The cinema's prehistory is frequently narrated though the enumeration of various technologies whose invention slowly but surely led to moving pictures. Indeed, the capacity to produce and project moving pictures did depend on notable inventions such as photography, flexible roll film, intermittent mechanisms for projectors, and forms of artificial illumination such as lime-light and electric light. However, it is important to keep in mind that the cinema itself was rarely, if ever, the goal of the scientists, experimenters, entertainers, and photographers who developed the optical toys and screen entertainment that ultimately made moving pictures mechanically feasible. They had other objectives in mind—such as proving a scientific hypothesis about human vision and locomotion or expanding on the aesthetic and commercial possibilities of painting and photography. Moreover, the history of cinema must take into account certain social, cultural, and political changes during the eighteenth and nineteenth centuries, which enabled the success of commercialized leisure, such as magic lantern shows, panoramas, and, ultimately, the cinema.

During the Enlightenment in eighteenth-century Europe, experimentation in optics and physics led to the development of the scientific and mechanical principles on which many forms of nineteenth-century visual culture are based. In turn, the French and American Revolutions and the decreasing importance of the church and monarchy in everyday life created new opportunities to develop secular culture, democracy, and the bourgeois and middle classes. The spread of popular education in the latter half of the nineteenth century, particularly in the United States, fostered literacy and intellectual curiosity among the working and middle classes, creating a market for dime novels, comic books, and philosophical toys, which were devices meant to demonstrate a scientific principle while providing amusement, such as the thaumatrope and the phenakistoscope. The rise of industrial capitalism in the nineteenth century caused a massive shift in populations from the country to urban centers in Europe, England, and the United States, creating a market for cheap, urban forms of mass entertainment for office and factory workers who sought respite from their daily toils and who had a modicum of leisure time and disposable income available for leisure activities. Moreover, industrialization demanded technological innovations—such as the railway, steamship, telegraph, telephone, and electric power—to help accelerate the efficient production and circulation of natural resources, finished products, and workers to and through urban centers. Such inventions cannot be separated from the technologies used in new urban forms of entertainment.
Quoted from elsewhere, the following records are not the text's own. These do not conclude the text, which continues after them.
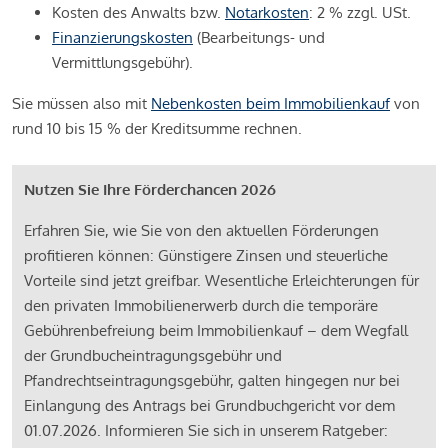
Kosten des Anwalts bzw.
Notarkosten
: 2 % zzgl. USt.
Finanzierungskosten
(Bearbeitungs- und
Vermittlungsgebühr).
Sie müssen also mit
Nebenkosten beim Immobilienkauf
von
rund 10 bis 15 % der Kreditsumme rechnen.
Nutzen Sie Ihre Förderchancen 2026
Erfahren Sie, wie Sie von den aktuellen Förderungen
profitieren können: Günstigere Zinsen und steuerliche
Vorteile sind jetzt greifbar. Wesentliche Erleichterungen für
den privaten Immobilienerwerb durch die temporäre
Gebührenbefreiung beim Immobilienkauf – dem Wegfall
der Grundbucheintragungsgebühr und
Pfandrechtseintragungsgebühr, galten hingegen nur bei
Einlangung des Antrags bei Grundbuchgericht vor dem
01.07.2026. Informieren Sie sich in unserem Ratgeber:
For example, Thomas Edison (1847–1931) first conceived of the phonograph as an aide to office workers, while transportation technologies were very quickly converted to the purposes of leisure: not only did the streetcar shuttle thousands to amusement parks, it also provided the technological basis for the roller coaster. These changes led to an explosion in urban commercial entertainment. The history of the various forms of visual culture and entertainment that preceded the cinema developed from this broader social, political, and economic context, which might broadly be identified as "technological modernity."